[Opening Records for processing section]
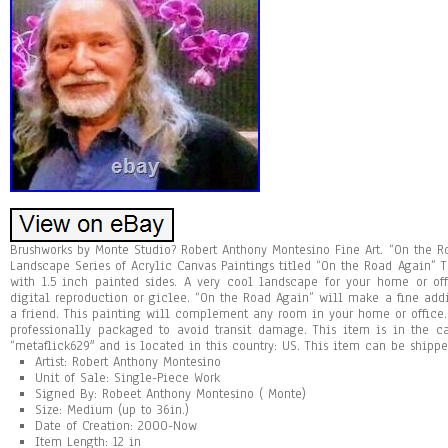
Brushworks by Monte Studio? Robert Anthony Montesino Fine Art. “On the R
Landscape Series of Acrylic Canvas Paintings titled “On the Road Again” T
with 1.5 inch painted sides. A very cool landscape for your home or offic
digital reproduction or giclee. “On the Road Again” will make a fine addit
a friend. This painting will complement any room in your home or office. 
professionally packaged to avoid transit damage. This item is in the cat
“metaflick629″ and is located in this country: US. This item can be shippe
Artist: Robert Anthony Montesino
Unit of Sale: Single-Piece Work
Signed By: Robeet Anthony Montesino ( Monte)
Size: Medium (up to 36in.)
Date of Creation: 2000-Now
Item Length: 12 in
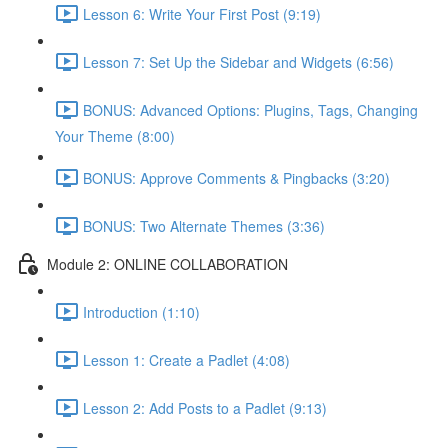
Lesson 6: Write Your First Post (9:19)
Lesson 7: Set Up the Sidebar and Widgets (6:56)
BONUS: Advanced Options: Plugins, Tags, Changing
Your Theme (8:00)
BONUS: Approve Comments & Pingbacks (3:20)
BONUS: Two Alternate Themes (3:36)
Module 2: ONLINE COLLABORATION
Introduction (1:10)
Lesson 1: Create a Padlet (4:08)
Lesson 2: Add Posts to a Padlet (9:13)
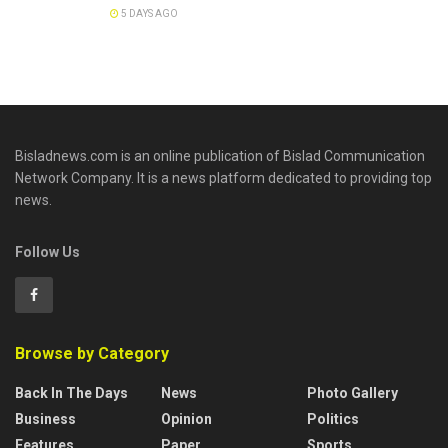
5 DAYS AGO
Bisladnews.com is an online publication of Bislad Communication
Network Company. It is a news platform dedicated to providing top
news.
Follow Us
Browse by Category
Back In The Days
News
Photo Gallery
Business
Opinion
Politics
Features
Paper
Sports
[Closing Records for processing section]
Look through the entries. Copy out each line with "This" in it.

a friend. This painting will complement any room in your home or office. 
professionally packaged to avoid transit damage. This item is in the cat
“metaflick629″ and is located in this country: US. This item can be shippe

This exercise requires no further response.